Apryl cerró el libro. Habían dado las dos y no soportaba seguir leyendo. Lillian era una esquizofrénica. Pero ¿cómo había podido pasar tanto tiempo sin que la diagnosticaran cuando veía a tantos médicos? Puede que fuese Alzheimer. ¿No te hacía ver cosas también? ¿Sabían de su existencia en aquella época?

No había un solo coche en la plaza. Echaba en falta el susurro rápido de sus neumáticos sobre el asfalto mojado. Era su única compañía mientras yacía allí sola, con las luces encendidas. Unas luces tan tenues que a duras penas alcanzaban a iluminar la habitación. Ya ni siquiera sabía cómo se sentía con respecto al extenso guardarropa, y se preguntaba si debía ir a comprobar las llaves de las puertas y asegurarse de que estaban bien cerradas.

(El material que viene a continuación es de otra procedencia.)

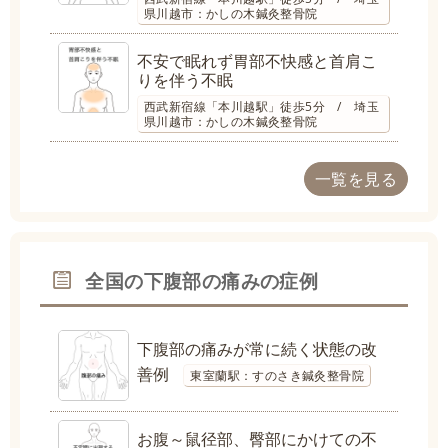
県川越市：かしの木鍼灸整骨院
不安で眠れず胃部不快感と首肩こ
りを伴う不眠
西武新宿線「本川越駅」徒歩5分 / 埼玉
県川越市：かしの木鍼灸整骨院
一覧を見る
全国の下腹部の痛みの症例
下腹部の痛みが常に続く状態の改
善例
東室蘭駅：すのさき鍼灸整骨院
お腹～鼠径部、臀部にかけての不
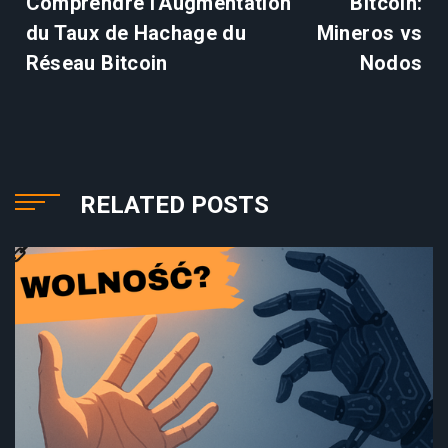
Comprendre l'Augmentation
Bitcoin:
du Taux de Hachage du
Mineros vs
Réseau Bitcoin
Nodos
RELATED POSTS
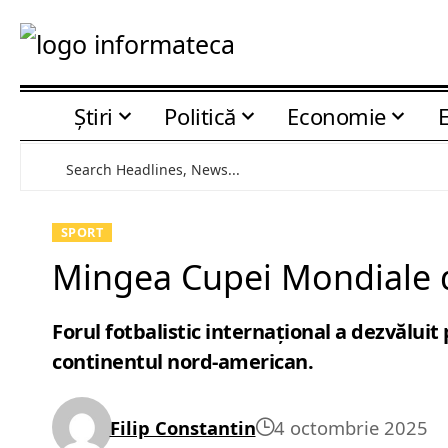
Știri
Politică
Economie
SPORT
Mingea Cupei Mondiale di
Forul fotbalistic internațional a dezvăluit
continentul nord-american.
Filip Constantin
4 octombrie 2025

Miró el techo. La pintura estaba agrietada alrededor de la moldura de la lámpara. Tres veces creyó quedarse dormida, pero las tres se obligó a permanecer despierta. Estaba desesperadamente cansada, pero no quería dejarse llevar por el sueño, porque cuando estás durmiendo no puedes montar guardia. Sin embargo, la siguiente ocasión en que se le cerraron los ojos, no volvieron a abrirse para sacarla del sueño.

Hasta que, en el apagado y lejano mundo de más allá de su sueño, oyó que una puerta se abría y se cerraba. Una puerta dentro del apartamento. Seguida por el ruido de unos pies que se movían rápidamente sobre los tablones del pasillo.

Un instante después estaba despierta, incorporada en la cama con el corazón en un puño y el cuerpo agarrotado de miedo. Sus ojos, al volar hacia la puerta, pasaron sobre el espejo que aún miraba la pared y el retrato de Lillian y Reginald. Pero no logró mantener la mirada mucho tiempo en la puerta, porque se vio obligada a devolverla a la pintura. Ahora había tres figuras en el cuadro, en lugar de las dos de antes. Y la que se encontraba en el centro, entre su tía y su tío, era de una delgadez aterradora.